Changelog

0.2.4 (2023-08-10)

new: Introduced strict flag in Triton.bind which enables data types and shapes validation of inference callable outputs against model config
new: AsyncioModelClient which works in FastAPI and other async frameworks
fix: FuturesModelClient do not raise gevent.exceptions.InvalidThreadUseError
fix: Do not throw TimeoutError if could not connect to server during model verification
Version of Triton Inference Server embedded in wheel: 2.33.0

0.2.3 (2023-07-21)

Improved verification of Proxy Backend environment when running under same Python interpreter
Fixed pytriton.version to represent currently installed version
Version of Triton Inference Server embedded in wheel: 2.33.0

0.2.2 (2023-07-19)

Added inference_timeout_s parameters to client classes
Renamed PyTritonClientUrlParseError to PyTritonClientInvalidUrlError
ModelClient and FuturesModelClient methods raise PyTritonClientClosedError when used after client is closed
Pinned tritonclient dependency due to issues with tritonclient >= 2.34 on systems with glibc version lower than 2.34
Added warning after Triton Server setup and teardown while using too verbose logging level as it may cause a significant performance drop in model inference
Version of Triton Inference Server embedded in wheel: 2.33.0

0.2.1 (2023-06-28)

Fixed handling TritonConfig.cache_directory option - the directory was always overwritten with the default value.
Fixed tritonclient dependency - PyTriton need tritonclient supporting http headers and parameters
Improved shared memory usage to match 64MB limit (default value for Docker, Kubernetes) reducing the initial size for PyTriton Proxy Backend.
Version of Triton Inference Server embedded in wheel: 2.33.0

0.2.0 (2023-05-30)

Added support for using custom HTTP/gRPC request headers and parameters.
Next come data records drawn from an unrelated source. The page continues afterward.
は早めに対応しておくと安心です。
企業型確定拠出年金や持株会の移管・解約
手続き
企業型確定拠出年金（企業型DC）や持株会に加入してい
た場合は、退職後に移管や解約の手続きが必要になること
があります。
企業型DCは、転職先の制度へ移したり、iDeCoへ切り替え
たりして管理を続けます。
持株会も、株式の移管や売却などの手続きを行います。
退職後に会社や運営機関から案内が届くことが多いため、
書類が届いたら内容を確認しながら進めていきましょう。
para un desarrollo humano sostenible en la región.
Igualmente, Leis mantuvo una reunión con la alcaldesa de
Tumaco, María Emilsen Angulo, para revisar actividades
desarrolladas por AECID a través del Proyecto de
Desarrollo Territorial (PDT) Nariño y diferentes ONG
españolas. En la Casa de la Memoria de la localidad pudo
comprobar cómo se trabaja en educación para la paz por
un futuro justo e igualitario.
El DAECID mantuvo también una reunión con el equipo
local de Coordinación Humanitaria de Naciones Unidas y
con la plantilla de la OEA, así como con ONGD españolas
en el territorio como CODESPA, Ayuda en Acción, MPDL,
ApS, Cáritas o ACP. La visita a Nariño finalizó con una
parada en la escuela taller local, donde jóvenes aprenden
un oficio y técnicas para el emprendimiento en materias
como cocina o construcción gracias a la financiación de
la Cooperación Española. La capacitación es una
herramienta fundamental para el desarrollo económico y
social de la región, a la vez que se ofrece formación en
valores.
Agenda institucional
This change breaks backward compatibility of the inference function signature. The undecorated inference function now accepts a list of Request instances instead of a list of dictionaries. The Request class contains data for inputs and parameters for combined parameters and headers.
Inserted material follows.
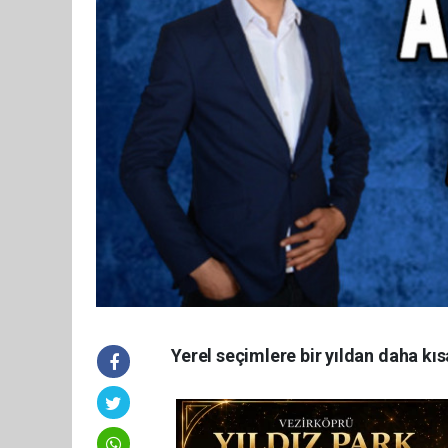
Yerel seçimlere bir yıldan daha kıs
See docs/custom_params.md for further information

Added FuturesModelClient which enables sending inference requests in a parallel manner.
Added displaying documentation link after models are loaded.
Version of Triton Inference Server embedded in wheel: 2.33.0

0.1.5 (2023-05-12)

Improved pytriton.decorators.group_by_values function
Modified the function to avoid calling the inference callable on each individual sample when grouping by string/bytes input
Added pad_fn argument for easy padding and combining of the inference results
Fixed Triton binaries search
Improved Workspace management (remove workspace on shutdown)
Version of external components used during testing:
Triton Inference Server: 2.29.0
Other component versions depend on the used framework and Triton Inference Server containers versions. Refer to its support matrix for a detailed summary.

0.1.4 (2023-03-16)

Add validation of the model name passed to Triton bind method.
Add monkey patching of InferenceServerClient.__del__ method to prevent unhandled exceptions.
Version of external components used during testing:
Triton Inference Server: 2.29.0
Other component versions depend on the used framework and Triton Inference Server containers versions. Refer to its support matrix for a detailed summary.

0.1.3 (2023-02-20)

Fixed getting model config in fill_optionals decorator.
Version of external components used during testing:
Triton Inference Server: 2.29.0
Other component versions depend on the used framework and Triton Inference Server containers versions. Refer to its support matrix for a detailed summary.

0.1.2 (2023-02-14)

Fixed wheel build to support installations on operating systems with glibc version 2.31 or higher.
Updated the documentation on custom builds of the package.
Change: TritonContext instance is shared across bound models and contains model_configs dictionary.
Fixed support of binding multiple models that uses methods of the same class.
Version of external components used during testing:
Triton Inference Server: 2.29.0
Other component versions depend on the used framework and Triton Inference Server containers versions. Refer to its support matrix for a detailed summary.

0.1.1 (2023-01-31)

Change: The @first_value decorator has been updated with new features:
Renamed from @first_values to @first_value
Added a strict flag to toggle the checking of equality of values on a single selected input of the request. Default is True
Added a squeeze_single_values flag to toggle the squeezing of single value ND arrays to scalars. Default is True
Fix: @fill_optionals now supports non-batching models
Fix: @first_value fixed to work with optional inputs
Fix: @group_by_values fixed to work with string inputs
Fix: @group_by_values fixed to work per sample-wise
Version of external components used during testing:
Triton Inference Server: 2.29.0
Other component versions depend on the used framework and Triton Inference Server containers versions. Refer to its support matrix for a detailed summary.

0.1.0 (2023-01-12)

Initial release of PyTriton
Version of external components used during testing:
Triton Inference Server: 2.29.0
Other component versions depend on the used framework and Triton Inference Server containers versions. Refer to its support matrix for a detailed summary.